If your disability claim was denied based on a pre-existing condition, you may contact Aetna at 1-800-726-7777, Monday through Friday, 9:00 a.m. to 5:00 p.m. Eastern Time to find out if your claim is subject to re-examination.
In a recent Circular Letter, the New York Insurance Department provided important guidance on how New York's pre-existing condition statute 3234(a)(2) should be administered in light of the Court of Appeals decision in Benesowitz v. Metropolitan Life Insurance Company.
In Benesowitz, the court interpreted the New York pre-existing condition statute to mean that an insurance policy may impose a 12-month waiting period during which no benefits will be paid for a disability resulting from a pre-existing condition and arising in the first 12 months of coverage. The policy, however, may not permanently deny benefits because of a pre-existing condition. The court's interpretation has changed the way many insurers, including Aetna, will apply pre-existing condition clauses in their disability insurance policies.

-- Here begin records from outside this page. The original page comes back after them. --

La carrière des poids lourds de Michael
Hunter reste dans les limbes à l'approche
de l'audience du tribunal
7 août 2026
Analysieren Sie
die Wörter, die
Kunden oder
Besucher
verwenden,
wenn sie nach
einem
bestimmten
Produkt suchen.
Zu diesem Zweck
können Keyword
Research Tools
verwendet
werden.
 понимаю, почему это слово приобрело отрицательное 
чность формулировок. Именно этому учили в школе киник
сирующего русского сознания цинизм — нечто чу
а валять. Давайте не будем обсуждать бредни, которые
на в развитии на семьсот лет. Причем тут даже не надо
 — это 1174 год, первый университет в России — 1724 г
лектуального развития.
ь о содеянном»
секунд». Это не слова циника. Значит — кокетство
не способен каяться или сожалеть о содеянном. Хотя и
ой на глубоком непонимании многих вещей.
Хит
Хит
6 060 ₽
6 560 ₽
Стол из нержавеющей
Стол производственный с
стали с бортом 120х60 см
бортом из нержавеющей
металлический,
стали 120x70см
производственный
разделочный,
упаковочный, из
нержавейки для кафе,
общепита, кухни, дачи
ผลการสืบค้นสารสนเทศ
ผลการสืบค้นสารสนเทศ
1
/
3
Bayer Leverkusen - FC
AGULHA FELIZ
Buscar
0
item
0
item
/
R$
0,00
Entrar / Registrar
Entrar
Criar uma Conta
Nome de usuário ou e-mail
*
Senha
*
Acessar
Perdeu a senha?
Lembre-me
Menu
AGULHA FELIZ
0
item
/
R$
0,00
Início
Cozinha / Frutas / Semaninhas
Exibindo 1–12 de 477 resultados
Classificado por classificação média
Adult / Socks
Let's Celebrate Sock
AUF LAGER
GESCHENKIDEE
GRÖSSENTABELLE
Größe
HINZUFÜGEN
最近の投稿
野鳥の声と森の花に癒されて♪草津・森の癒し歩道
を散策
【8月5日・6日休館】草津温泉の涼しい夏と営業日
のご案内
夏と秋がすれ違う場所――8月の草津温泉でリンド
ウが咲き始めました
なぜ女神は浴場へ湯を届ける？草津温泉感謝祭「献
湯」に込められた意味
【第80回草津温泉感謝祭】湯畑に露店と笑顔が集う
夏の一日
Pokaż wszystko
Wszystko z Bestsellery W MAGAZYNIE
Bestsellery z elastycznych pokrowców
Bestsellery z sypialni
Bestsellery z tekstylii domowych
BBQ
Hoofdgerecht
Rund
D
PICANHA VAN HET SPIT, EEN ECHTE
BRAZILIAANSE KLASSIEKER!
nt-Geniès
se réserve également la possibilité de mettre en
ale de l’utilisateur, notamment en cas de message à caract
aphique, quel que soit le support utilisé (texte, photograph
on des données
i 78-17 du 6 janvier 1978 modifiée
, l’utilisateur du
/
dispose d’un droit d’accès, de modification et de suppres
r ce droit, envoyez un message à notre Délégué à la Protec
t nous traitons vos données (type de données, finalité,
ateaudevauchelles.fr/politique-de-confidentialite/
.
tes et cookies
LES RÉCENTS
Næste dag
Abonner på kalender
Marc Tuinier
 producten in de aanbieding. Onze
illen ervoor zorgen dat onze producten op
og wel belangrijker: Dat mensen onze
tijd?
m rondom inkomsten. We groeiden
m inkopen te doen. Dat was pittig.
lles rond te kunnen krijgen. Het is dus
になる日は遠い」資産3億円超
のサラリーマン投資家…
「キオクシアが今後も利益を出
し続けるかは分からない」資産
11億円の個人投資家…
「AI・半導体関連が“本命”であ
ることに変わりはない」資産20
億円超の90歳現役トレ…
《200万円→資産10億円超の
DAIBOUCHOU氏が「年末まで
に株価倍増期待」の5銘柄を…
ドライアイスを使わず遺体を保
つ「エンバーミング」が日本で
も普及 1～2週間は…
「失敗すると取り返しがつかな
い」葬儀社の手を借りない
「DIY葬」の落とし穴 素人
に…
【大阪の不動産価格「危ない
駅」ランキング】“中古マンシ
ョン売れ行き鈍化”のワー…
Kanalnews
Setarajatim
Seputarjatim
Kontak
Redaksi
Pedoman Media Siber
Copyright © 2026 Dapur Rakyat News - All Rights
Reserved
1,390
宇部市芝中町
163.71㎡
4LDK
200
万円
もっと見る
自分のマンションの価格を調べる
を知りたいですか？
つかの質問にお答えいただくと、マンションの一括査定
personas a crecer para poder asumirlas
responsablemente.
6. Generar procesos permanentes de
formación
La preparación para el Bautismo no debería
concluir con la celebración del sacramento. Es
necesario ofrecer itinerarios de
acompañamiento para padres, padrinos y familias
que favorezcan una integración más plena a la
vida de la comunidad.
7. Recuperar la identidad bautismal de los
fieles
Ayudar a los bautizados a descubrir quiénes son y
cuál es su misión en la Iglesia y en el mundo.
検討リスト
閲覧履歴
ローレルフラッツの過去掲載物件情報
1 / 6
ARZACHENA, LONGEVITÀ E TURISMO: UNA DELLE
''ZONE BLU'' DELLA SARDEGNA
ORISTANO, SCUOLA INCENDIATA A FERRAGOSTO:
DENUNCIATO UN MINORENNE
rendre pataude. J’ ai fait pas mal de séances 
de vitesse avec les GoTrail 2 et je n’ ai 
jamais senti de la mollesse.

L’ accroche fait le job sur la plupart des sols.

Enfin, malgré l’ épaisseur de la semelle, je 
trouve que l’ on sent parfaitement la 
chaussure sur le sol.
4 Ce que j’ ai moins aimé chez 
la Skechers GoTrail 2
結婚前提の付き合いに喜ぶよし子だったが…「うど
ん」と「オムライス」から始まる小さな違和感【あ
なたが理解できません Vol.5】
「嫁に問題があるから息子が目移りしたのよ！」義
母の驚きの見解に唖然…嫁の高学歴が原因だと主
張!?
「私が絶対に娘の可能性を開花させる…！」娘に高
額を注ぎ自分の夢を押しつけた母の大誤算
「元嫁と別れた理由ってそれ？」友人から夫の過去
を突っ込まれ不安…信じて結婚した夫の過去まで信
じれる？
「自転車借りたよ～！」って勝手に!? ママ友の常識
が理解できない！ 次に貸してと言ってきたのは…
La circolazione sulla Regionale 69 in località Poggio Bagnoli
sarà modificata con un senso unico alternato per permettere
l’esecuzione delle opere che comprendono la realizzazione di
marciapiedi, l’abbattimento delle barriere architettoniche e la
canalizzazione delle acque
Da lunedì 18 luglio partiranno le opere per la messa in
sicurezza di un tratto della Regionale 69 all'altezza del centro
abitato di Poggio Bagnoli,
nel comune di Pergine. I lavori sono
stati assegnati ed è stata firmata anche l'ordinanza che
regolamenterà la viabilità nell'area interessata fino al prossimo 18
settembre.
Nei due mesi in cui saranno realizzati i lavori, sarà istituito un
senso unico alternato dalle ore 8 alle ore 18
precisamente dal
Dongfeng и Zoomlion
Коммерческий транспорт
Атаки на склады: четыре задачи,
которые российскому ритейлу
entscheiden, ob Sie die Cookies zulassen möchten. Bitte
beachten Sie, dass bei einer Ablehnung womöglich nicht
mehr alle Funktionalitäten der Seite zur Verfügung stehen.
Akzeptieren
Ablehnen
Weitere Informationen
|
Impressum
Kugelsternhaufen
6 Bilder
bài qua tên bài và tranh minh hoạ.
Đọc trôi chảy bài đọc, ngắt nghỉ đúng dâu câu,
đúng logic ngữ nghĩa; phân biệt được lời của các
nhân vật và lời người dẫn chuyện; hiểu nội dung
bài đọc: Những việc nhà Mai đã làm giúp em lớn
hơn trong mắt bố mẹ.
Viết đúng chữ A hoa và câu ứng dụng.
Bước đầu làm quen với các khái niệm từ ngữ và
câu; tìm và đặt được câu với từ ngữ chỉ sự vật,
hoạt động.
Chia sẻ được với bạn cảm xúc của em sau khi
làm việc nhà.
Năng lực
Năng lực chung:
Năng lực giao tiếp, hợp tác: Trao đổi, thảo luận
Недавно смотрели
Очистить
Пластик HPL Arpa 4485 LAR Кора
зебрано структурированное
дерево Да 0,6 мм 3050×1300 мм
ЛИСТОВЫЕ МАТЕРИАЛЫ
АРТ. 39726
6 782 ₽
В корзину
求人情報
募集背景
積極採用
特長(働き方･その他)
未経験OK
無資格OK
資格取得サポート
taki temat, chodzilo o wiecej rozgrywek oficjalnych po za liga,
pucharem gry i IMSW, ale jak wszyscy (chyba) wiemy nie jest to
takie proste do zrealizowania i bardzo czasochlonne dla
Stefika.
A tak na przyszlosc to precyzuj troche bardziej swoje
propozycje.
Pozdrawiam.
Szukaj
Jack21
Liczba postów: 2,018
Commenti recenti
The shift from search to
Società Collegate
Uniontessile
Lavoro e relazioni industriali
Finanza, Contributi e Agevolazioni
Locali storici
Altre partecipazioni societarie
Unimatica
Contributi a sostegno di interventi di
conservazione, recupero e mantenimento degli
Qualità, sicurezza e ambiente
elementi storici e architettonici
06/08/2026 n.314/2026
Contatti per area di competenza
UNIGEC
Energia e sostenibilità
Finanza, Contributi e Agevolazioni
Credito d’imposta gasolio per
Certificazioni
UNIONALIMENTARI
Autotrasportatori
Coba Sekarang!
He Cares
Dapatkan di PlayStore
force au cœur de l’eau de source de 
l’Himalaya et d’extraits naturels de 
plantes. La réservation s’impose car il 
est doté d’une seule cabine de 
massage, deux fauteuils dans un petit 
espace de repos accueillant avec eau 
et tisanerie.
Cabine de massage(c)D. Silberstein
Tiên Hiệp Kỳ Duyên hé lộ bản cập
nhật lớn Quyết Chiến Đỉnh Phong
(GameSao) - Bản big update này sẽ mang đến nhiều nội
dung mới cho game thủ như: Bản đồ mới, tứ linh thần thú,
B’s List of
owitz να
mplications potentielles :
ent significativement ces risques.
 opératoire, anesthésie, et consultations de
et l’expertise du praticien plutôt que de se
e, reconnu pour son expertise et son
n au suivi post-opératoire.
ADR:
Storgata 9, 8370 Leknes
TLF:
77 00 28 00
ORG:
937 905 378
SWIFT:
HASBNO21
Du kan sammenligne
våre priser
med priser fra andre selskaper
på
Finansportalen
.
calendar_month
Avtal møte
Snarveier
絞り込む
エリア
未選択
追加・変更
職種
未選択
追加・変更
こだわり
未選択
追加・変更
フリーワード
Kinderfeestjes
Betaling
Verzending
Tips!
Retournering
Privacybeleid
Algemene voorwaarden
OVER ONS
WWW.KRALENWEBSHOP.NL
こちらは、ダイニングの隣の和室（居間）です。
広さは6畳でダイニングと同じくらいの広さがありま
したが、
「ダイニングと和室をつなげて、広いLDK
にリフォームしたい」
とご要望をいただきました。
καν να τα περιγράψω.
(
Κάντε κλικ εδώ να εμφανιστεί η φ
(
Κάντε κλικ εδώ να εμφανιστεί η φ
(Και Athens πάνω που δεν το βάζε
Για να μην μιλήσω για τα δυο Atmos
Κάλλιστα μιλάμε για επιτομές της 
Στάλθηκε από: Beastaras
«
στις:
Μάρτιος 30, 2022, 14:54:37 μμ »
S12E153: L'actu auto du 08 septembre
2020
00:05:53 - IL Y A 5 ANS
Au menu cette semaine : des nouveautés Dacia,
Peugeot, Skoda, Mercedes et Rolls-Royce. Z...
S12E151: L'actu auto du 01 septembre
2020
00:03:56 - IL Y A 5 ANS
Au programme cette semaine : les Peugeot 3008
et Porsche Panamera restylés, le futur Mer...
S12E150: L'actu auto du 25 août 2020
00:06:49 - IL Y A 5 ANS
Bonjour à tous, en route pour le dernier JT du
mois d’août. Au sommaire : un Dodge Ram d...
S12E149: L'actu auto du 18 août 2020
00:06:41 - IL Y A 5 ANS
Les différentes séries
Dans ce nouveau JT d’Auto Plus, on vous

Additional Details for Re-Examined Claims
Re-examined claims will be subject to a pre-existing condition waiting period and claimants will be required to furnish adequate proof of loss. In addition, all applicable policy provisions, limitations and exclusions will apply for any re-examined claim to the extent not prohibited by the Benesowitz decision.
Those insureds unable to demonstrate adequate proof of loss retroactively may nevertheless be eligible for disability benefits on a prospective basis, subject to the insured still being covered under the policy, providing adequate proof of loss and meeting all of the otherwise applicable rules and requirements for claims review under the policy.